But I’m talking about something else. What has happened in your life that is funny, touching, scary, or tangible that you can share? 

Recently, I was in a small six-seater plane. We hit a deer on the runway while landing, and when we started to smell smoke, we were told we might have to jump out of the plane and onto the runway. The plane was going about seventy miles per hour at that point. Hmm . . . death by fire . . . or a bad case of road rash? I opted for the latter, but luckily the pilot said the smoke was from burning rubber when he slowed the plane down, so I was able to keep my seat until the plane stopped.
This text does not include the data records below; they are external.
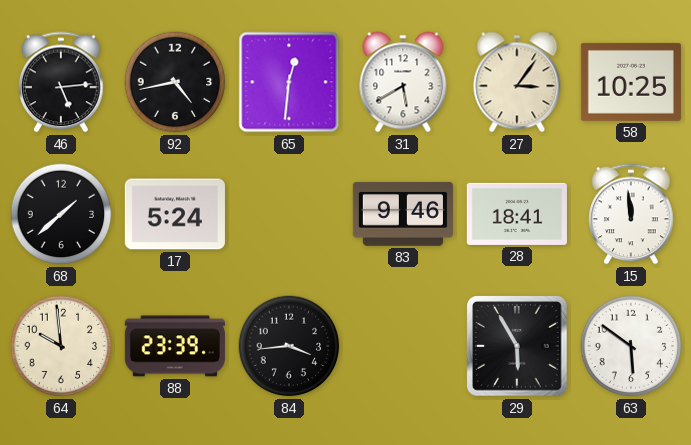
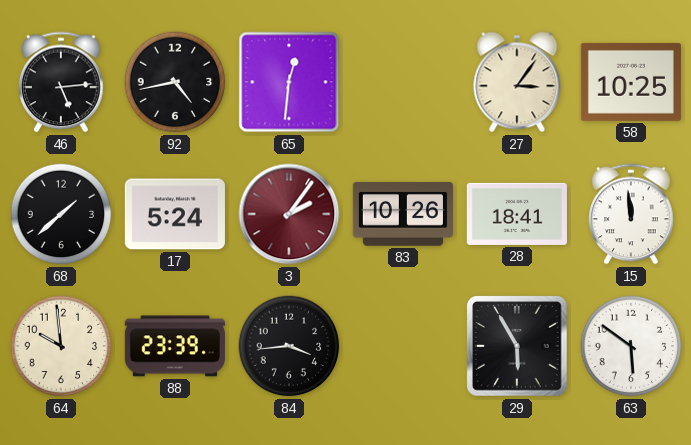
31: 5:40 -> none
3: none -> 2:06
83: 9:46 -> 10:26
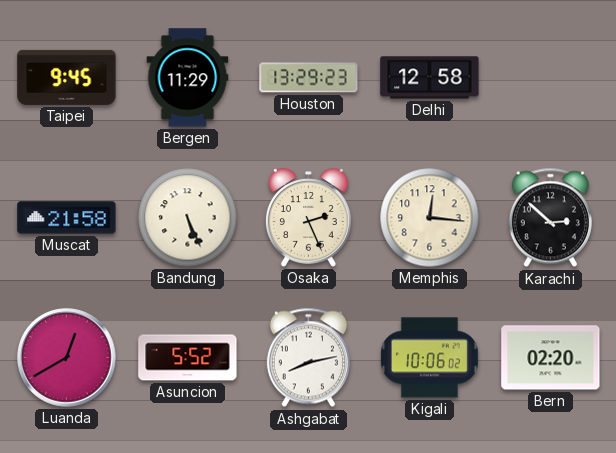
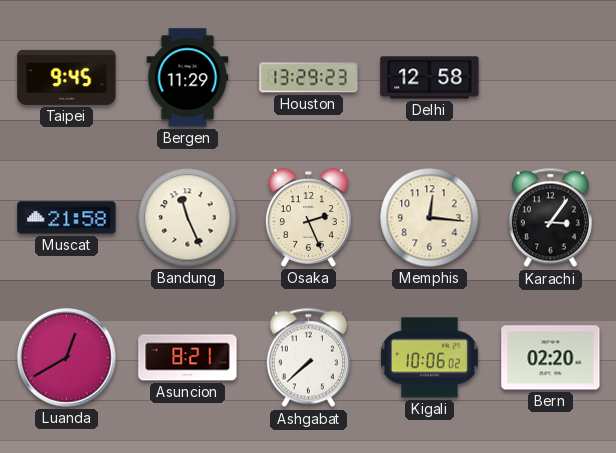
Bandung: 5:26 -> 11:26
Karachi: 2:52 -> 3:06
Asuncion: 5:52 -> 8:21
Ashgabat: 8:13 -> 7:38
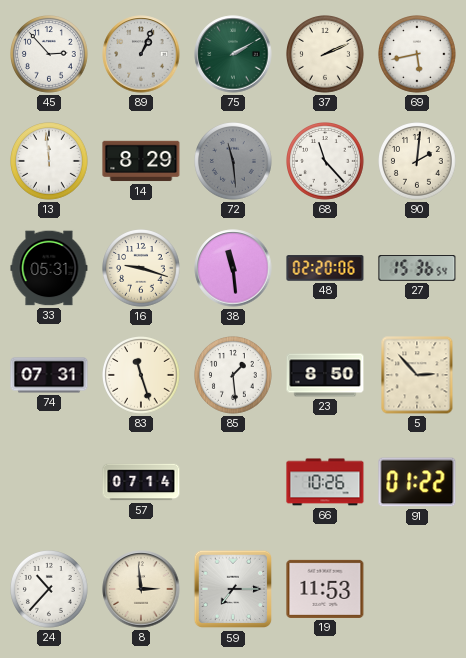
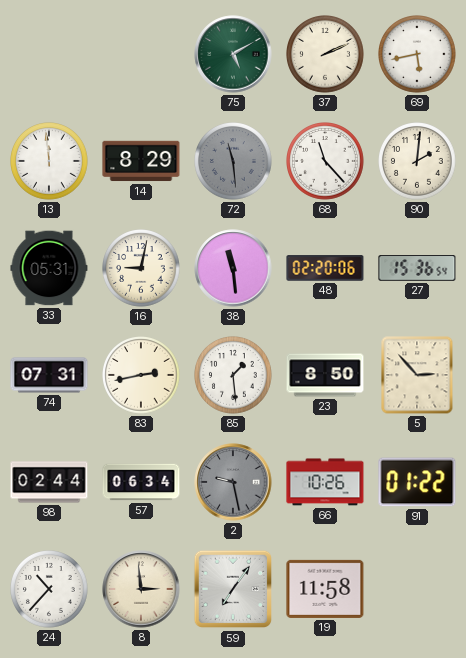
45: 2:53 -> none
89: 1:04 -> none
75: 2:10 -> 5:10
16: 9:18 -> 9:02
83: 11:27 -> 2:43
98: none -> 02:44
57: 07:14 -> 06:34
2: none -> 9:28
59: 7:15 -> 7:06
19: 11:53 -> 11:58
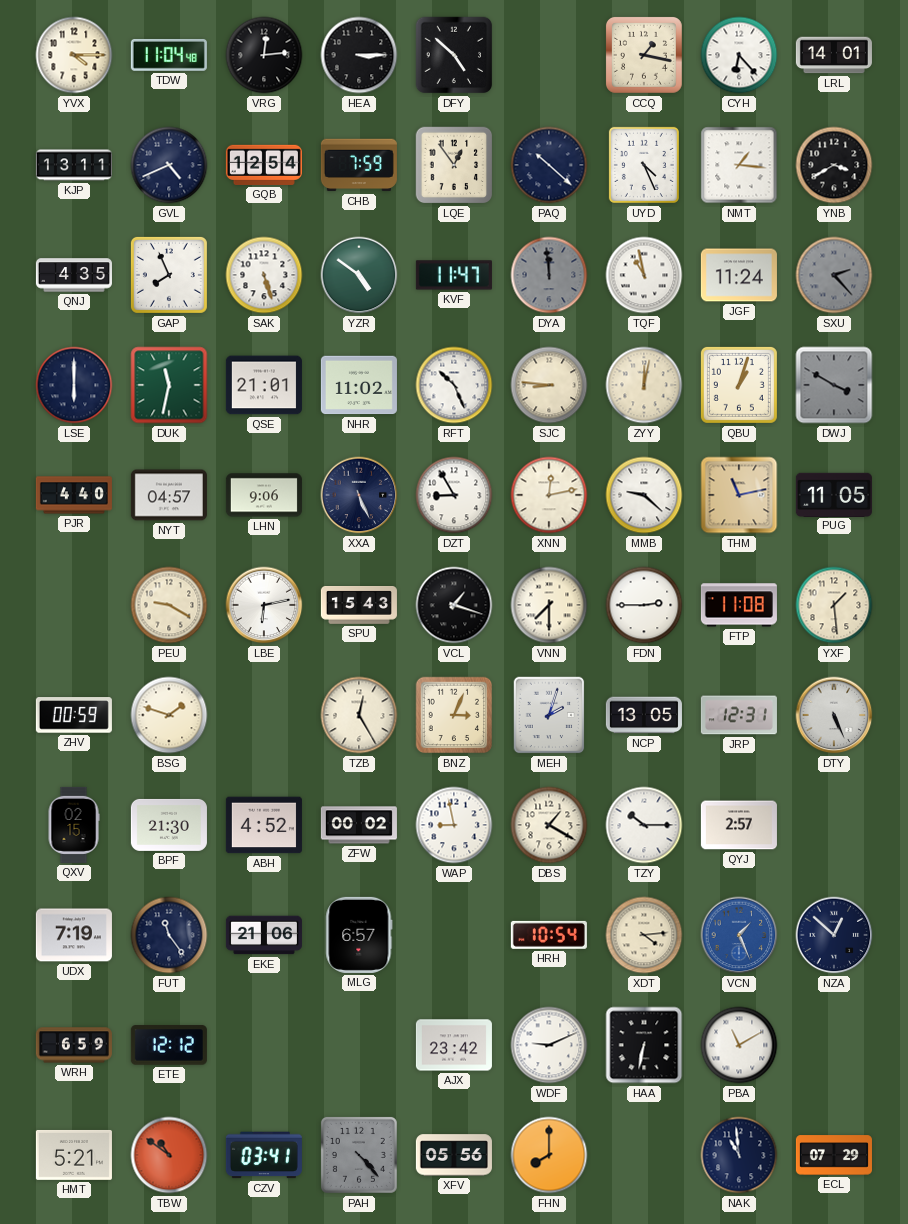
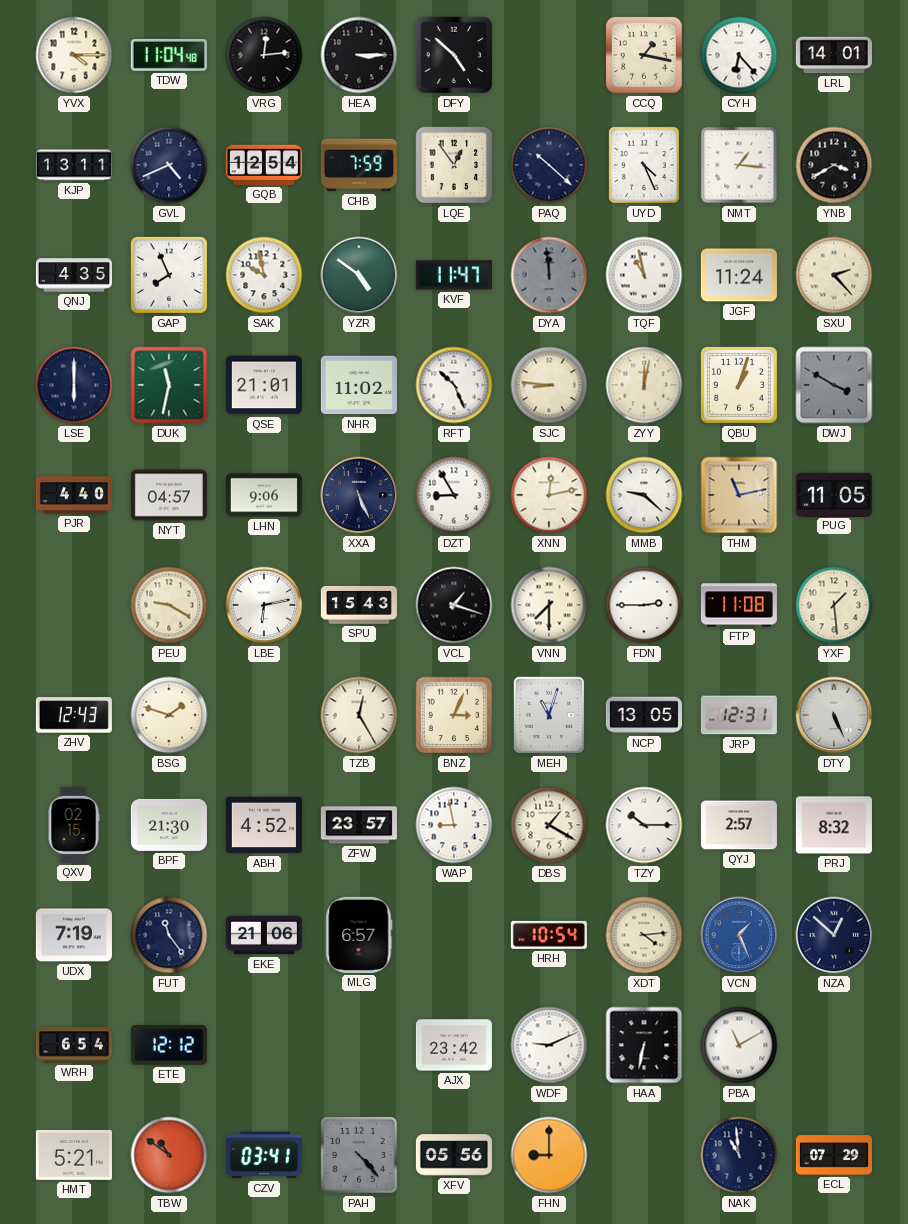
SAK: 5:27 -> 9:58
SXU dial: grey -> cream
ZHV: 00:59 -> 12:43
MEH: 2:03 -> 11:03
ZFW: 00:02 -> 23:57
PRJ: none -> 8:32
WRH: 6:59 -> 6:54
FHN: 8:00 -> 9:00
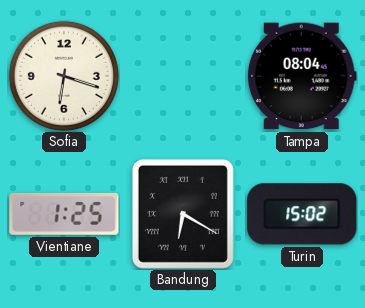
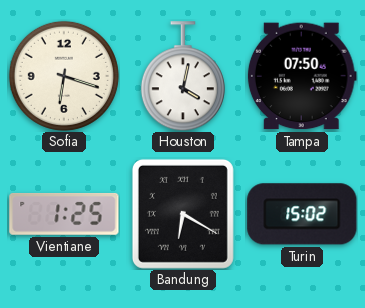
Houston: none -> 4:02
Tampa: 08:04 -> 07:50
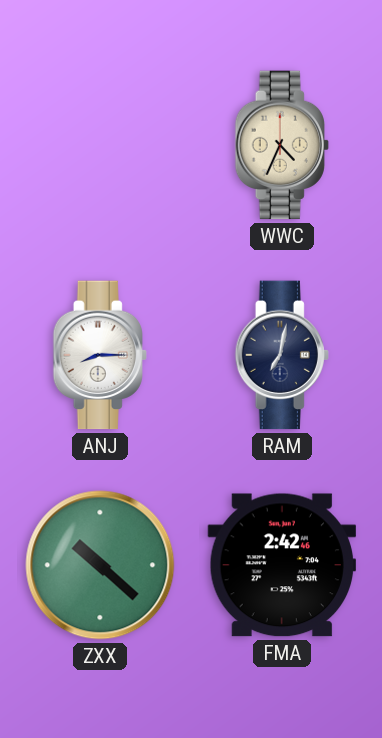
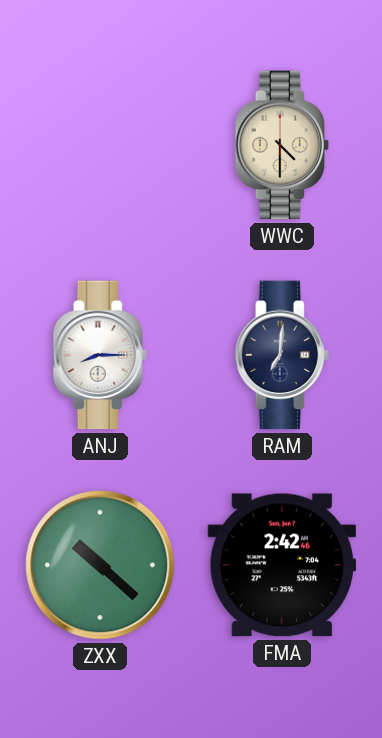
WWC: 4:34 -> 4:30
RAM: 7:02 -> 7:01
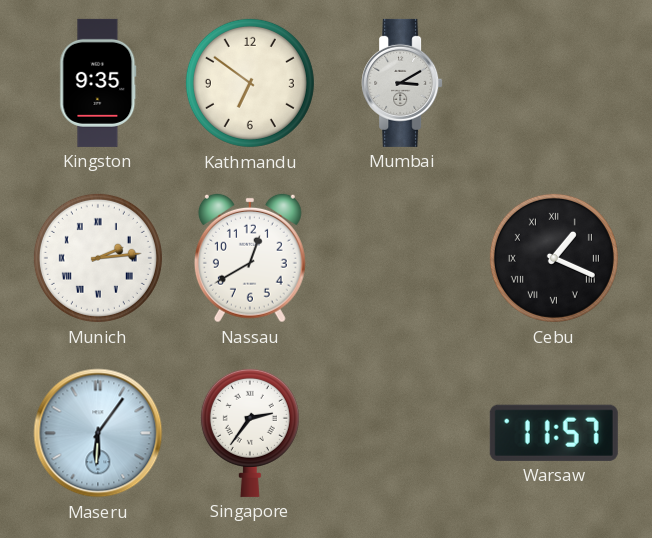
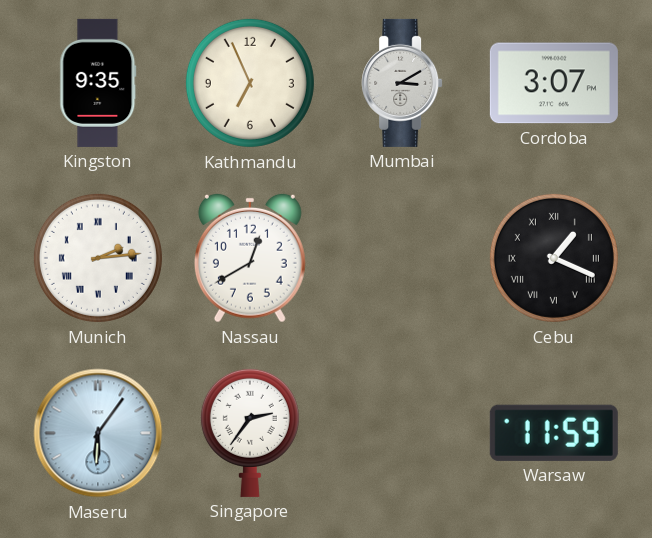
Kathmandu: 6:51 -> 6:56
Cordoba: none -> 3:07
Warsaw: 11:57 -> 11:59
You can bet that will end up in a book!

When I was in high school, a group of girls and I put bubbles in a fountain outside a bank. That was a popular and fairly harmless prank in the 1970s. But the next morning when I walked into my parents living room, my mother was glued to the television and said, “Oh my! Someone put bubbles in the fountain by the bank. The bubbles are flowing out into the street and causing a traffic jam.” My friends and I panicked all day, just certain we would somehow be caught, and we were horrified that our stunt made the news! We weren’t caught, by the way, but I recently included that that little incident in a book.

After my very first book signing, a group of us middle-aged women went on a scavenger hunt—in our jammies. There were other authors involved in the mischief, and there might be a few reading this who are thinking . . . oh dear, don’t mention names. Ha ha! I can see that making its way into a story also.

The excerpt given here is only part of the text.